Orme and her husband were leading activists in the campaign for women's suffrage and spoke at events in London and Edinburgh. Orme joined the suffrage group, the Edinburgh National Society for Women's Suffrage in 1874, two years later became a member of its executive committee and then joint honorary secretary with Eliza Wigham from 1877. At the end of November and beginning of December 1877, there were a series of meetings around Edinburgh where Orme was a main speaker.
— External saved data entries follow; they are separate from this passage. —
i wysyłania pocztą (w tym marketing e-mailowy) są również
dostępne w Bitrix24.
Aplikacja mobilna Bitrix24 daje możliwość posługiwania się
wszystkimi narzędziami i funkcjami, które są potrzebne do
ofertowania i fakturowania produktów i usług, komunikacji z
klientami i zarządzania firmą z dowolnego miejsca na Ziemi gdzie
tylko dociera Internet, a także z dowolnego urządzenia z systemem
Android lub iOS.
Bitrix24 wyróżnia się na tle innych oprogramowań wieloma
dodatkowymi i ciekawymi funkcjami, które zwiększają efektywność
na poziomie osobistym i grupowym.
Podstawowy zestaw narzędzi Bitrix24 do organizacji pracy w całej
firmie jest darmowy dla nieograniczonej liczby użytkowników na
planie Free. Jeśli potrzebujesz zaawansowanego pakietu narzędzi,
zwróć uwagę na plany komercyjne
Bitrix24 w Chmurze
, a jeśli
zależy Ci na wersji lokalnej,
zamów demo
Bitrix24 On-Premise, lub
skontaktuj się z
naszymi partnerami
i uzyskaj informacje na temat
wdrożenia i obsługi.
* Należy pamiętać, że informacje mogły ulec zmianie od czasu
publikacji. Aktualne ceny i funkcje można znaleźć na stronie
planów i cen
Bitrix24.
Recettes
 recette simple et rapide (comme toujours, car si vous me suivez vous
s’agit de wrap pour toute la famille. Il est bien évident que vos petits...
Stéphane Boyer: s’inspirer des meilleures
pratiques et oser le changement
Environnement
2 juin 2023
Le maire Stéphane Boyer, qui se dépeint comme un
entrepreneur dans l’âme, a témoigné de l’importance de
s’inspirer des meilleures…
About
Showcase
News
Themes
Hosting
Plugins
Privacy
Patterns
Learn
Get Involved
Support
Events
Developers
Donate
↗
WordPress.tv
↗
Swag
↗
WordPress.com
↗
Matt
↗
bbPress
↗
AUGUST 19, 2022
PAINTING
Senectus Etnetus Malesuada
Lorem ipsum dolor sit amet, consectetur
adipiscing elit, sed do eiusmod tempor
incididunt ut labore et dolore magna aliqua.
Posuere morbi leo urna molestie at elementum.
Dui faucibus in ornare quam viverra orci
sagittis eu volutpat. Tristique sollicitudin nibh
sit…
Orme and other women went from Edinburgh to the 'grand demonstration' in London on 6 May 1880.

In 1881, her daughter Flora Masson joined the Edinburgh Ladies Debating Society with her mother and questions of suffrage were debated by the group regularly.

Orme's husband, David Masson died in 1907, and she and her daughters informed the press that no one was to write a biography or publish his letters.

Orme died in 1915 and was buried with her husband in Grange Cemetery in south Edinburgh.

==Family==
Her daughters Flora Masson (1856–1937), a nurse, and Rosaline Masson, an author, also joined the suffrage movement. Orme had another daughter Helen and a son Sir David Orme Masson who became the first professor of chemistry at the University of Melbourne. Her sister Eliza Orme was the first woman to gain a law degree in England. Her younger brother Augustus Charles Andrews became a bank clerk and his daughter Mabel Barltrop became a religious leader and prophet in Bedford.